Beginning with the opening line, set down each line of the material below exactly, stopping once the line with "the mobile home park" is done.

◆ **MATERIAL FOR THIS TASK**
======

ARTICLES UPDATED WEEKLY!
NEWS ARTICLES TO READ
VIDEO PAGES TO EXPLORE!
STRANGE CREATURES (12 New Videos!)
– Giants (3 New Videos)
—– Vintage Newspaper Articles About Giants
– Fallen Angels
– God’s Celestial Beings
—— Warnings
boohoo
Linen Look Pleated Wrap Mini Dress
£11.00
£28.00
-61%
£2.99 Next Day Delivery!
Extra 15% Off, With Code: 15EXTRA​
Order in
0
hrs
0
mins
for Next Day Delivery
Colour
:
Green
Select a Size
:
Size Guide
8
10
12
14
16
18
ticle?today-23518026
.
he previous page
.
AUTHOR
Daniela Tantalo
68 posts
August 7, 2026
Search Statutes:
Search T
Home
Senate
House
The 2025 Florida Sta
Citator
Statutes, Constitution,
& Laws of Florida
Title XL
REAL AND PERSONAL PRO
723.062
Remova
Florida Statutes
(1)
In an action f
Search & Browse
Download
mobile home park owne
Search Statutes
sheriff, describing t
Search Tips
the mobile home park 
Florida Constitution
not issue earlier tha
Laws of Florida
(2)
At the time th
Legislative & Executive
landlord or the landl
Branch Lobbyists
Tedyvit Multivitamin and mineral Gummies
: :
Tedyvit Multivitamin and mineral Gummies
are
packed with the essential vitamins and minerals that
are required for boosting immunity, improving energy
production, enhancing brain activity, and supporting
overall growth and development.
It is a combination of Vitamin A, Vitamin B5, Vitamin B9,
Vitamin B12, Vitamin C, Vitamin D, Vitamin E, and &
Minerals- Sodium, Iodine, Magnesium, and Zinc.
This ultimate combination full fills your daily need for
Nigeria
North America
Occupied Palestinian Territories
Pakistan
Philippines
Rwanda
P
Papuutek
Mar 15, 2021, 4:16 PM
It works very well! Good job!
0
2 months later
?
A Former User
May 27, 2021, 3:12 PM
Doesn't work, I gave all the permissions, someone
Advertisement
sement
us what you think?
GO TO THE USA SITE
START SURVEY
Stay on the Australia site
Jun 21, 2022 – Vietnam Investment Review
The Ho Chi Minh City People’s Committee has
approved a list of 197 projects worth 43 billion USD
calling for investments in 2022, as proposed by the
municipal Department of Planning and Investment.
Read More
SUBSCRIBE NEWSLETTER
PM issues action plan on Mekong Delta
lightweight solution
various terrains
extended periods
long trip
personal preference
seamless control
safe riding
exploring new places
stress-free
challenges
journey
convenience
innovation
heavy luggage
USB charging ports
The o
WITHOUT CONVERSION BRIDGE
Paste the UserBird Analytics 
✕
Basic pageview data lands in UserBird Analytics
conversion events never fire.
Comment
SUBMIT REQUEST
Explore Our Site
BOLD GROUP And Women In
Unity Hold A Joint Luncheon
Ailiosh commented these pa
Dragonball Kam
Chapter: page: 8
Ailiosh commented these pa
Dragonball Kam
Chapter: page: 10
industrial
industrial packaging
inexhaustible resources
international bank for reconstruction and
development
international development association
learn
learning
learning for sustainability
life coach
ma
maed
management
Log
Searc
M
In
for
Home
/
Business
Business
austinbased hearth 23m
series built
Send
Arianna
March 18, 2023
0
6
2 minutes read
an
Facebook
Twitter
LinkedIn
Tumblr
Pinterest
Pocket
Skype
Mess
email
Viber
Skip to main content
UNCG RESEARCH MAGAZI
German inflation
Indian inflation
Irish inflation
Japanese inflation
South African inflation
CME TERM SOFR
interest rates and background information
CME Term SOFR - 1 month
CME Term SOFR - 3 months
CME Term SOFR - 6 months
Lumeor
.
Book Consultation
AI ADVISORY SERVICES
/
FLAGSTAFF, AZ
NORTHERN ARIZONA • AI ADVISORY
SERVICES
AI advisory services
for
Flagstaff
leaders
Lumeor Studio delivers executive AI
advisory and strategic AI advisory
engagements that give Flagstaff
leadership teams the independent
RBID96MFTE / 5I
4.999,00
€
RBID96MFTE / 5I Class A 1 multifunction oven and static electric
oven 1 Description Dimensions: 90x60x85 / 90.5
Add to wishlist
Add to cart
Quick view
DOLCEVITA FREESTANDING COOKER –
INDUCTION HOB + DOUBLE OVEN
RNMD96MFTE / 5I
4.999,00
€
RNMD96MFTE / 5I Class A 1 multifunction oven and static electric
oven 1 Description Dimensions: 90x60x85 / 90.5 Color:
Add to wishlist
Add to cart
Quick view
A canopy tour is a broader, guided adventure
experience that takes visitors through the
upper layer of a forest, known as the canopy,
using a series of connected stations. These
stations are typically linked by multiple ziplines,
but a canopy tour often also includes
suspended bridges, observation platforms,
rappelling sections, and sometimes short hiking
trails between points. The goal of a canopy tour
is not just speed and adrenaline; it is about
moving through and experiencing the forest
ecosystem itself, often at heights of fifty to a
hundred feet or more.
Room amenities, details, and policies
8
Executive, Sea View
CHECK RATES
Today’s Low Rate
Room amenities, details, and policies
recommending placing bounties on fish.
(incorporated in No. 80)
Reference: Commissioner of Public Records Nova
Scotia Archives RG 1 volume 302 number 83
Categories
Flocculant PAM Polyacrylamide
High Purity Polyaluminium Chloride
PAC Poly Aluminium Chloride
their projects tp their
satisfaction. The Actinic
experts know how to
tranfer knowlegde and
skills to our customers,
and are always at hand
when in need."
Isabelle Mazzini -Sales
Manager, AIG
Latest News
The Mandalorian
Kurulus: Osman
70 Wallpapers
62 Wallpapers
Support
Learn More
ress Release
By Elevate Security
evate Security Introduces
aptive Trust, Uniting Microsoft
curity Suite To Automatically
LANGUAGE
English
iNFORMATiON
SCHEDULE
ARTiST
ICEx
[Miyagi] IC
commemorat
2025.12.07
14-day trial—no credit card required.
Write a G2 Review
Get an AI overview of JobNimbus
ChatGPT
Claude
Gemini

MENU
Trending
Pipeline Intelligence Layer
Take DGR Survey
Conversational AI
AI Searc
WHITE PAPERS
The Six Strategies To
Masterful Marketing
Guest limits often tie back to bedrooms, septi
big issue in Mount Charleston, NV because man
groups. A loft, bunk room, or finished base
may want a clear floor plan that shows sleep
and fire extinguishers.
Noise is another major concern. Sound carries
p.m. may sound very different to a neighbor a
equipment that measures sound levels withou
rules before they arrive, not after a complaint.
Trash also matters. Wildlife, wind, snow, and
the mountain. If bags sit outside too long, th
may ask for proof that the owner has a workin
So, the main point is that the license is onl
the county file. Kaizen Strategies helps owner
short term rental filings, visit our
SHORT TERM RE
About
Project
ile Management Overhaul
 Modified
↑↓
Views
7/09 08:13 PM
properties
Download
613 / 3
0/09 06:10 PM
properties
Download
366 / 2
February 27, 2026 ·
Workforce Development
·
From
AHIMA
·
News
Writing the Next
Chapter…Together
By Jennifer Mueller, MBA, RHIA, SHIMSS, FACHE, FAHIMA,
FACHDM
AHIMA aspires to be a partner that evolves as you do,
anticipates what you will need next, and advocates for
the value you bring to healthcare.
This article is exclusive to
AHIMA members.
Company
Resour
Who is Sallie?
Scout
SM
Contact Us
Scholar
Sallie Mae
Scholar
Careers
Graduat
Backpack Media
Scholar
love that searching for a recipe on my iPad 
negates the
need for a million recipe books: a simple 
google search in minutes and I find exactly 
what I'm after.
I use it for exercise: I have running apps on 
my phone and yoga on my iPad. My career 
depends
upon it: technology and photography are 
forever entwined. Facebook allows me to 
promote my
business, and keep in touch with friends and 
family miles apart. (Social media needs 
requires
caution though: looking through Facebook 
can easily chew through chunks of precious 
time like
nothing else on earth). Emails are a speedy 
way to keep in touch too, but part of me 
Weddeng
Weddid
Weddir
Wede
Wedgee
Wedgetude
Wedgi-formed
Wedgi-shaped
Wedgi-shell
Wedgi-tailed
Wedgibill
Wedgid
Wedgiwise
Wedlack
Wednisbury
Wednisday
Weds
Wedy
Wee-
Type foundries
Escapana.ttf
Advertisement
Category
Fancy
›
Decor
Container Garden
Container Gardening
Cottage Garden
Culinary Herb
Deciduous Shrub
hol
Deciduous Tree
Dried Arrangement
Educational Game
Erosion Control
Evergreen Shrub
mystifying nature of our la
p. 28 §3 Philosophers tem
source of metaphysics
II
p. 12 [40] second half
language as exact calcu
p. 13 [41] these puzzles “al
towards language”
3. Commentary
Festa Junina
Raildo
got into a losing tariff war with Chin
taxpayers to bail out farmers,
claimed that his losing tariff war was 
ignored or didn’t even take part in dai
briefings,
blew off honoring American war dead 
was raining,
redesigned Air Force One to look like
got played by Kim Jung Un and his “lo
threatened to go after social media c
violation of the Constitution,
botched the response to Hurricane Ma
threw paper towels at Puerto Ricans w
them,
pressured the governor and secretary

======

◆ **RESULT OF THE TASK**
ARTICLES UPDATED WEEKLY!
NEWS ARTICLES TO READ
VIDEO PAGES TO EXPLORE!
STRANGE CREATURES (12 New Videos!)
– Giants (3 New Videos)
—– Vintage Newspaper Articles About Giants
– Fallen Angels
– God’s Celestial Beings
—— Warnings
boohoo
Linen Look Pleated Wrap Mini Dress
£11.00
£28.00
-61%
£2.99 Next Day Delivery!
Extra 15% Off, With Code: 15EXTRA​
Order in
0
hrs
0
mins
for Next Day Delivery
Colour
:
Green
Select a Size
:
Size Guide
8
10
12
14
16
18
ticle?today-23518026
.
he previous page
.
AUTHOR
Daniela Tantalo
68 posts
August 7, 2026
Search Statutes:
Search T
Home
Senate
House
The 2025 Florida Sta
Citator
Statutes, Constitution,
& Laws of Florida
Title XL
REAL AND PERSONAL PRO
723.062
Remova
Florida Statutes
(1)
In an action f
Search & Browse
Download
mobile home park owne
Search Statutes
sheriff, describing t
Search Tips
the mobile home park 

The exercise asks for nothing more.